Dosen Universitas Darunnajah (UDN) Jakarta, Muhammad Irfanudin Kurniawan. Foto/Dok Pribadi.

Dosen Universitas Darunnajah (UDN) Jakarta, Muhammad Irfanudin Kurniawan

Ada sebuah cerita sederhana yang selalu saya ingat.

Di sebuah barak militer Amerika Serikat, para prajurit sedang antre makan siang. Yang menarik, para komandan justru berdiri di barisan paling belakang. Mereka baru makan setelah seluruh anak buahnya selesai. Tradisi ini disebut officers eat last—pemimpin makan terakhir.

Simon Sinek, penulis buku fenomenal Leaders Eat Last, menyebut prinsip ini sebagai fondasi kepemimpinan sejati. Pemimpin bukan mereka yang minta dilayani, melainkan mereka yang mendahulukan orang-orang yang dipimpinnya.

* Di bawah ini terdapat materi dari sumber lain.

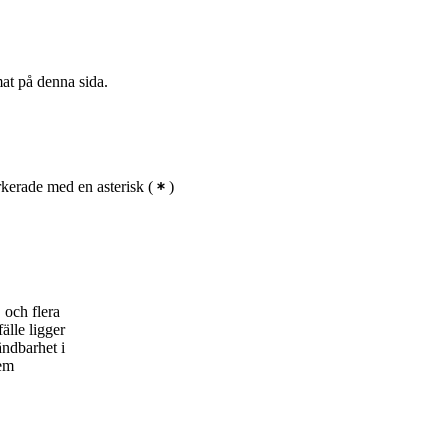
mat på denna sida.
kerade med en asterisk
(
)
 och flera
älle ligger
ndbarhet i
fem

Saya teringat tradisi serupa di pesantren-pesantren Indonesia. Para kiai tidak pernah meminta santrinya membawakan makanan. Justru sebaliknya, di banyak pesantren, kiai dan keluarganya yang memasak untuk santri di masa-masa awal pendirian. Mereka tidak menyebut diri sebagai pemimpin, melainkan khadim, pelayan umat.

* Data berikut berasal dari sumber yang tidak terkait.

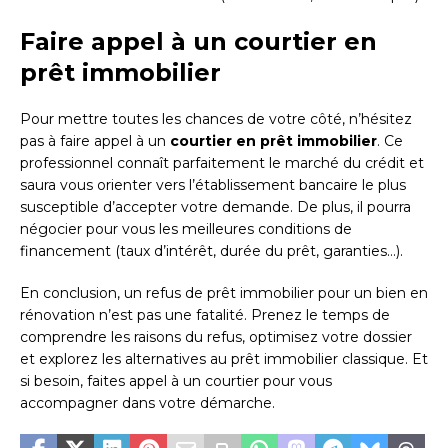
Faire appel à un courtier en
prêt immobilier
Pour mettre toutes les chances de votre côté, n’hésitez
pas à faire appel à un
courtier en prêt immobilier
. Ce
professionnel connaît parfaitement le marché du crédit et
saura vous orienter vers l’établissement bancaire le plus
susceptible d’accepter votre demande. De plus, il pourra
négocier pour vous les meilleures conditions de
financement (taux d’intérêt, durée du prêt, garanties…).
En conclusion, un refus de prêt immobilier pour un bien en
rénovation n’est pas une fatalité. Prenez le temps de
comprendre les raisons du refus, optimisez votre dossier
et explorez les alternatives au prêt immobilier classique. Et
si besoin, faites appel à un courtier pour vous
accompagner dans votre démarche.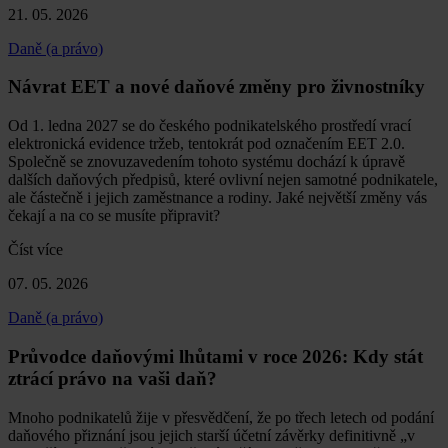
21. 05. 2026
Daně (a právo)
Návrat EET a nové daňové změny pro živnostníky
Od 1. ledna 2027 se do českého podnikatelského prostředí vrací
elektronická evidence tržeb, tentokrát pod označením EET 2.0.
Společně se znovuzavedením tohoto systému dochází k úpravě
dalších daňových předpisů, které ovlivní nejen samotné podnikatele,
ale částečně i jejich zaměstnance a rodiny. Jaké největší změny vás
čekají a na co se musíte připravit?
Číst více
07. 05. 2026
Daně (a právo)
Průvodce daňovými lhůtami v roce 2026: Kdy stát
ztrácí právo na vaši daň?
Mnoho podnikatelů žije v přesvědčení, že po třech letech od podání
daňového přiznání jsou jejich starší účetní závěrky definitivně „v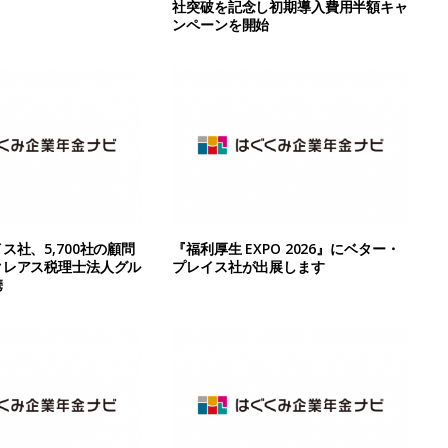
社突破を記念し初期導入費用半額キャ
ンペーンを開始
ス社、5,700社の顧問
『福利厚生 EXPO 2026』にベター・
クレアス税理士法人グル
プレイス社が出展します
携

Inilah model kepemimpinan yang melahirkan loyalitas tanpa batas

Mengapa “Mengapa” Itu Penting

Dalam bukunya Start With Why, Simon Sinek mengajukan satu pertanyaan mendasar yang sering dilupakan para pemimpin: mengapa kita melakukan apa yang kita lakukan?

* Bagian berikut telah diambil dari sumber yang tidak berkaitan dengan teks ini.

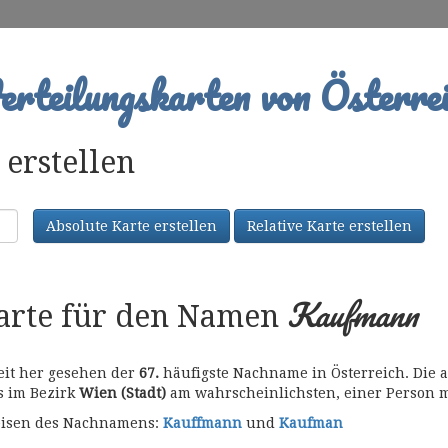
rteilungskarten von Österrei
erstellen
Absolute Karte erstellen
Relative Karte erstellen
Kaufmann
karte für den Namen
eit her gesehen der
67.
häufigste Nachname in Österreich. Die a
es im Bezirk
Wien (Stadt)
am wahrscheinlichsten, einer Person 
bweisen des Nachnamens:
Kauffmann
und
Kaufman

Kebanyakan organisasi tahu apa yang mereka kerjakan. Sebagian tahu bagaimana cara mengerjakannya.

Tapi hanya sedikit yang benar-benar memahami mengapa mereka melakukan.
Lembaga pendidikan Islam punya jawaban yang sangat jelas untuk pertanyaan ini. Al-Quran menegaskan dalam Surah Ali Imran ayat 110: “Kamu adalah umat terbaik yang dilahirkan untuk manusia.” Kata kuncinya adalah “untuk manusia”—bukan untuk diri sendiri, bukan untuk keuntungan institusi, melainkan untuk kemaslahatan umat.

Ketika sebuah pesantren atau madrasah kehilangan “mengapa”-nya, ia akan sibuk mengejar akreditasi, membangun gedung, dan menghitung jumlah siswa. Tapi ketika “mengapa” itu hidup, setiap aktivitas—sekecil apa pun—akan terasa bermakna.